The story is hardly a revelation, but it reconfirms data which show illegals and their families are a crushing financial burden on taxpayers from coast to coast.

Added to the costs states pick up for illegals are those for the federal government, which spends nearly $6 billion on illegal-alien health care.

In New York

According to the Times:

Hundreds of patients have been languishing for months or even years in New York City hospitals, despite being well enough to be sent home or to nursing centers for less-expensive care, because they are illegal immigrants or lack sufficient insurance or appropriate housing.

As a result, hospitals are absorbing the bill for millions of dollars in unreimbursed expenses annually while the patients, trapped in bureaucratic limbo, are sometimes deprived of services that could be provided elsewhere at a small fraction of the cost.

A particularly egregious case included in the Times’ piece is that of Yu Kang Fu, 58, an illegal who lived in Flushing. The restaurant worker, suffering a headache, landed in New York Downtown Hospital in May 2007 after his boss dropped him there, whereupon doctors diagnosed him with a stroke.

But when it came time to leave, he couldn’t. “Within days, he was well enough for hospital personnel to begin planning for his release,” the newspaper reported, “but as an illegal immigrant (he had overstayed a work visa a decade ago), he was ineligible for health benefits. And no nursing home or rehabilitation center would take him.

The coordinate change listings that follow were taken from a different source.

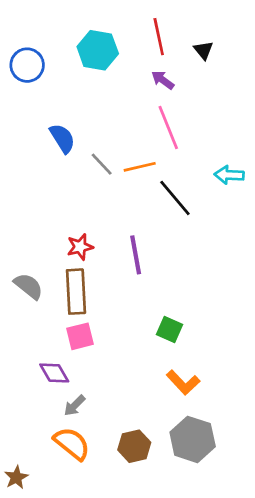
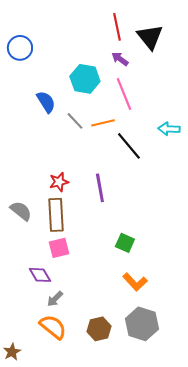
cyan hexagon: (98, 50) -> (85, 79), moved
black triangle: (203, 50) -> (150, 37), size x1.8

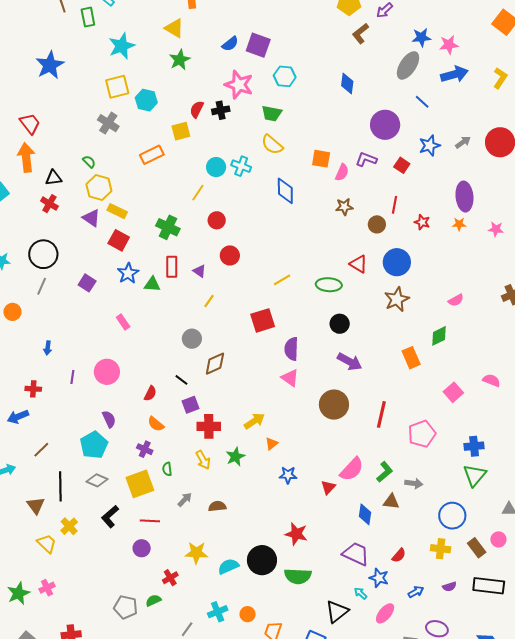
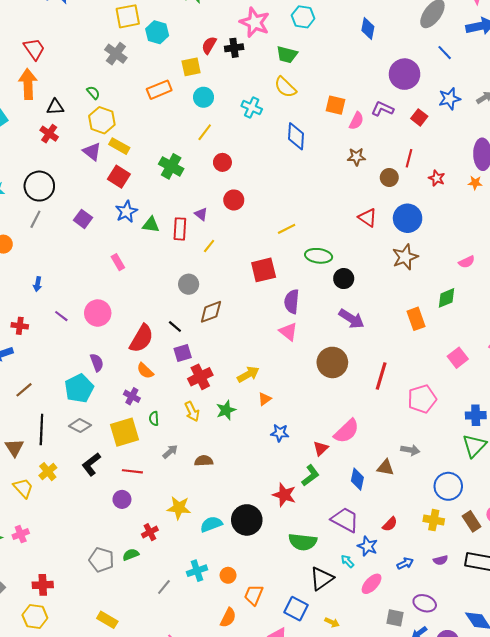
cyan circle: (216, 167) -> (204, 97), moved
red rectangle: (172, 267) -> (180, 229), moved
green ellipse: (329, 285) -> (319, 256), moved
purple line: (72, 377) -> (61, 316), turned -64
red semicircle: (150, 393) -> (141, 338), size x1.8
red cross: (209, 426) -> (200, 377), turned -30
green L-shape: (385, 472) -> (310, 475), moved
green semicircle: (298, 576) -> (303, 542), moved

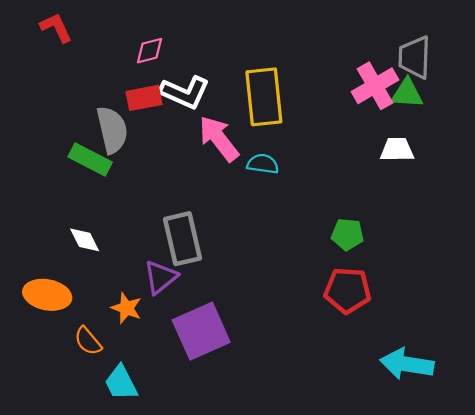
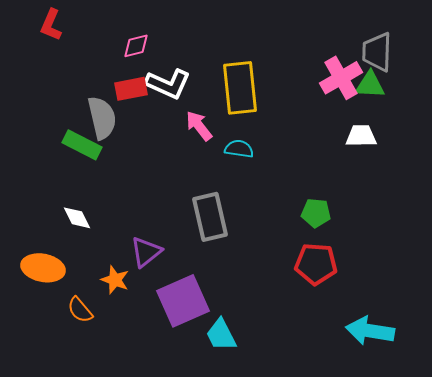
red L-shape: (56, 27) -> (51, 25), turned -132
pink arrow: (219, 139) -> (199, 126), size x0.7
gray rectangle: (182, 239) -> (210, 217), moved
cyan trapezoid: (121, 383) -> (221, 335), moved

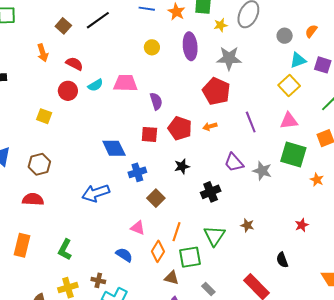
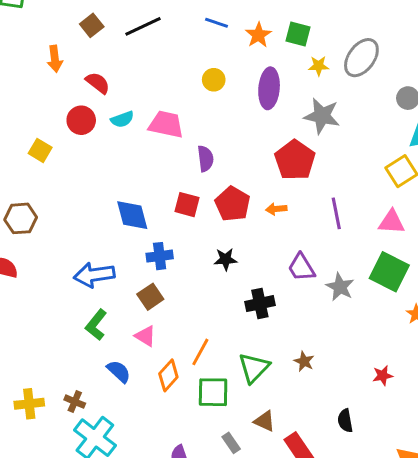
brown square: (156, 198) -> (150, 297), moved
green L-shape: (65, 250) -> (96, 325), moved
brown triangle: (172, 278) -> (264, 421), moved

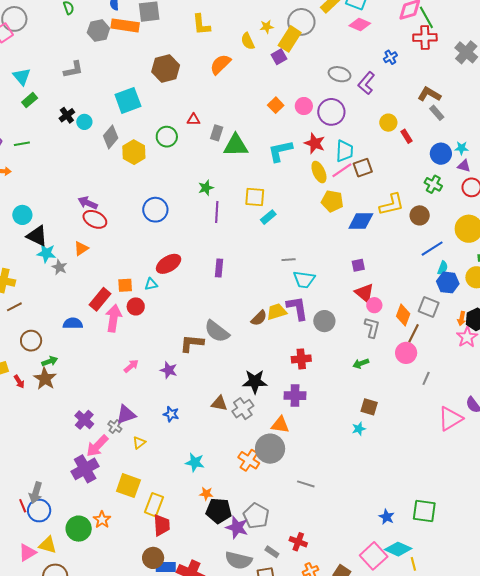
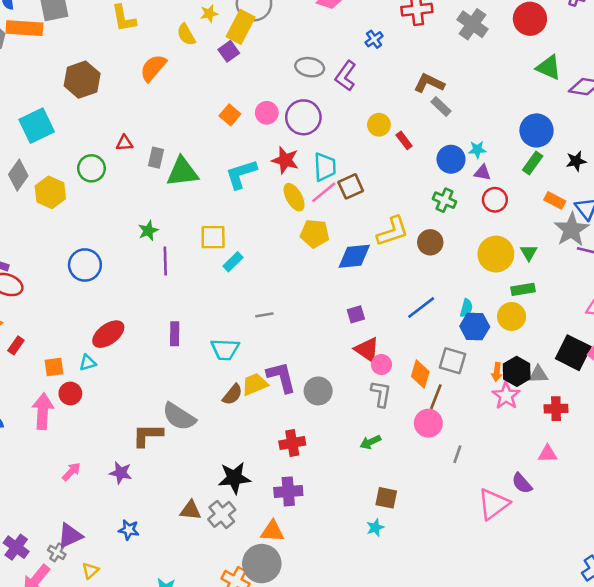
blue line: (432, 249) -> (421, 308), moved
cyan trapezoid: (304, 279) -> (225, 349), moved
red rectangle: (100, 299) -> (16, 345), moved, size x0.6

Neither would his son in China nor the Chinese government, although the hospital volunteered to fly him there at its expense.”

So he’s been there ever since, as the Times reported in 2008, because there was nowhere for him to go.

So he stayed, and stayed. And he was not the only one. Jeffrey Menkes, the hospital’s president, said Downtown housed a few uninsured immigrants like Mr. Yu at any given moment, which costs the hospital $1.5 million to $2 million annually. It also costs patients like Mr. Yu the chance to receive the intensive rehabilitation that they need.

Mr. Yu, according to a hospital document, can “perform some independent activities of daily living, including turning in bed and feeding himself.” But he is “dependent on staff for other daily necessities” and suffers from “limited cognition and limited independent judgment.”

Said Mr. Yu: “Here, I am very happy. This is very nice — No. 1.”

In one case, the Times reported in 2008, a hospital discharged an illegal-alien patient who then returned to a different American hospital for more free treatment.

The Health Costs of Illegals

But “patients” such as Yu are only the tip of the iceberg. The doctoring and hospitalizing of illegals costs American taxpayers billions of dollars.

According to the Federation for American Immigration Reform, the federal government spends more than $5.9 billion annually on illegal-alien medical care. Emergency medical care costs $250 million, FAIR estimated, while Medicaid fraud costs more than $1.2 billion. The cost of illegal-alien child birth is $1.24 billion. Medicaid for children alone is $1.62 billion, with another $1.6 billion for the State Children’s Health Insurance Program and “other Medicaid outlays.”

Part of the problem, FAIR reported, is the Emergency Medical Treatment and Active Labor Act. As FAIR noted, “The provision of medical care for illegal aliens is mandated by federal law — the Emergency Medical Treatment and Active Labor Act (EMTALA) enacted in 1986 — for all persons having emergency medical conditions until the patient’s condition is stabilized. This provision of law is often relied on by illegal aliens who do not have medical insurance for medical treatment. Medical facilities that provide emergency medical care and receive federal funds are required to apply this open admission standard without regard to legal status or ability to pay for the medical attention.”

Given that, it’s hardly surprising the state taxpayers shoulder a crushing burden to pay the price.

Patient Dumping

Uncompensated medical care for illegals, much of which arises from EMTALA, is $7.5 billion. FAIR cited a report in the Miami Herald in 2009 that illustrates the gravity of the problem:

Last year, undocumented immigrants visited Jackson [Hospital] 77,415 times, costing the system $38 million in unpaid care.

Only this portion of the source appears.